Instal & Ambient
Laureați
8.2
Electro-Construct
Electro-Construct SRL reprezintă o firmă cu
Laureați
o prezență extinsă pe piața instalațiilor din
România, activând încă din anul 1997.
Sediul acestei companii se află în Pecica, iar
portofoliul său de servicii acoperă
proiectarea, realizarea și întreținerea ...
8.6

══════════════════════════════

Your task is to reproduce exactly the lines that begin at the line containing "Sediul acestei companii" and end at the final line of the data above.

→ TASK ANSWER:
Sediul acestei companii se află în Pecica, iar
portofoliul său de servicii acoperă
proiectarea, realizarea și întreținerea ...
8.6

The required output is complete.